Apparently eggs are the answer. If you crack in some egg white and leave for a
few days, these attract the fatty acids which turn the liquid cloudy. Filtering
out the egg white then does a similar job to the modern day effort of chill
filtration... So, true to whisky production at the time, Brian added egg white
to the whisky and the concoction was left to marry in demijohns before it goes
on to be bottled.
Sadly,
only 100 of these little beauties will be bottled but the whole experience of
blending a whisky was one of education and entertainment, especially under the
guidance of Brian Kinsman, a proper expert in his field. Little did he know
that the information and experience was going to prove vital for what was going
to happen just two days later...
|
Blending Class At The RFH |
Over
the year, we have been hosting a series of whisky tastings in conjunction with
the Southbank Centre in London, having their members come along to the Royal
Festival Hall to learn about whisky in all forms; from single malts to blends
to world whiskeys.
This
week we hosted our first ever 'blending class', educating the attendees about
the joys of a well constructed blend (as well as the horrors of badly built
ones, too) before letting them loose with their own selection of grains, malts,
test tubes and pipettes.

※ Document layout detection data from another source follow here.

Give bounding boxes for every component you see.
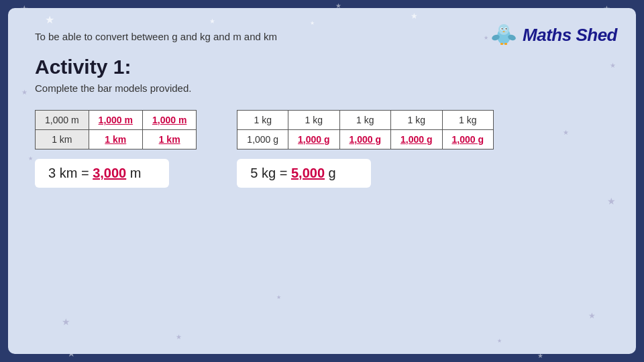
km-row-1: 1,000 m 1,000 m 1,000 m: [36, 111, 197, 130]
kg-r2-c4: 1,000 g: [391, 130, 442, 149]
km-bar-table: 1,000 m 1,000 m 1,000 m 1 km 1 km 1 km: [35, 110, 197, 149]
star-14: ★: [276, 294, 281, 300]
exercises-row: 1,000 m 1,000 m 1,000 m 1 km 1 km 1 km 3…: [35, 110, 609, 188]
svg-rect-10: [504, 43, 507, 45]
star-9: ★: [588, 311, 596, 320]
kg-r1-c1: 1 kg: [237, 111, 288, 130]
star-7: ★: [62, 316, 70, 327]
km-r1-c1: 1,000 m: [36, 111, 89, 130]
star-8: ★: [176, 333, 182, 341]
main-panel: ★ ★ ★ ★ ★ ★ ★ ★ ★ ★ ★ ★ ★ ★ ★: [8, 8, 636, 354]
activity-subtitle: Complete the bar models provided.: [35, 82, 609, 94]
km-row-2: 1 km 1 km 1 km: [36, 130, 197, 149]
kg-r2-c5: 1,000 g: [442, 130, 493, 149]
kg-result-box: 5 kg = 5,000 g: [237, 159, 371, 188]
km-result-answer: 3,000: [93, 166, 126, 180]
logo-text: Maths Shed: [523, 25, 617, 46]
kg-exercise: 1 kg 1 kg 1 kg 1 kg 1 kg 1,000 g 1,000 g…: [237, 110, 494, 188]
km-result-suffix: m: [126, 166, 141, 180]
kg-r1-c3: 1 kg: [339, 111, 390, 130]
km-result-prefix: 3 km =: [48, 166, 93, 180]
km-r2-c2: 1 km: [89, 130, 142, 149]
kg-bar-table: 1 kg 1 kg 1 kg 1 kg 1 kg 1,000 g 1,000 g…: [237, 110, 494, 149]
km-r1-c2: 1,000 m: [89, 111, 142, 130]
km-r1-c3: 1,000 m: [142, 111, 196, 130]
kg-r2-c3: 1,000 g: [339, 130, 390, 149]
svg-rect-9: [500, 43, 503, 45]
km-r2-c1: 1 km: [36, 130, 89, 149]
km-exercise: 1,000 m 1,000 m 1,000 m 1 km 1 km 1 km 3…: [35, 110, 197, 188]
km-result-box: 3 km = 3,000 m: [35, 159, 169, 188]
svg-point-5: [506, 28, 507, 29]
kg-r1-c5: 1 kg: [442, 111, 493, 130]
logo-area: Maths Shed: [489, 20, 617, 50]
kg-row-1: 1 kg 1 kg 1 kg 1 kg 1 kg: [237, 111, 494, 130]
logo-icon: [489, 20, 519, 50]
kg-result-answer: 5,000: [291, 166, 325, 180]
kg-r2-c2: 1,000 g: [288, 130, 339, 149]
km-r2-c3: 1 km: [142, 130, 196, 149]
kg-r1-c2: 1 kg: [288, 111, 339, 130]
kg-r2-c1: 1,000 g: [237, 130, 288, 149]
kg-r1-c4: 1 kg: [391, 111, 442, 130]
svg-point-4: [502, 28, 503, 29]
activity-title: Activity 1:: [35, 56, 609, 78]
svg-point-1: [498, 24, 509, 35]
kg-result-prefix: 5 kg =: [250, 166, 291, 180]
kg-result-suffix: g: [325, 166, 336, 180]
star-10: ★: [497, 338, 502, 344]
kg-row-2: 1,000 g 1,000 g 1,000 g 1,000 g 1,000 g: [237, 130, 494, 149]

Much fun was had by all and, as we watched the sun
setting over Waterloo Bridge, I was reminded of the wisdom which Barnard leaves
us with in the very same book which opened this piece:
"The
greatest amount of ignorance prevails in England on the subject of blending...
".
I'm
glad this was written at the end of the 1800's, as I hope, with initiatives like
the Grant's trip and classes like ours, the opposite can be said in 2012.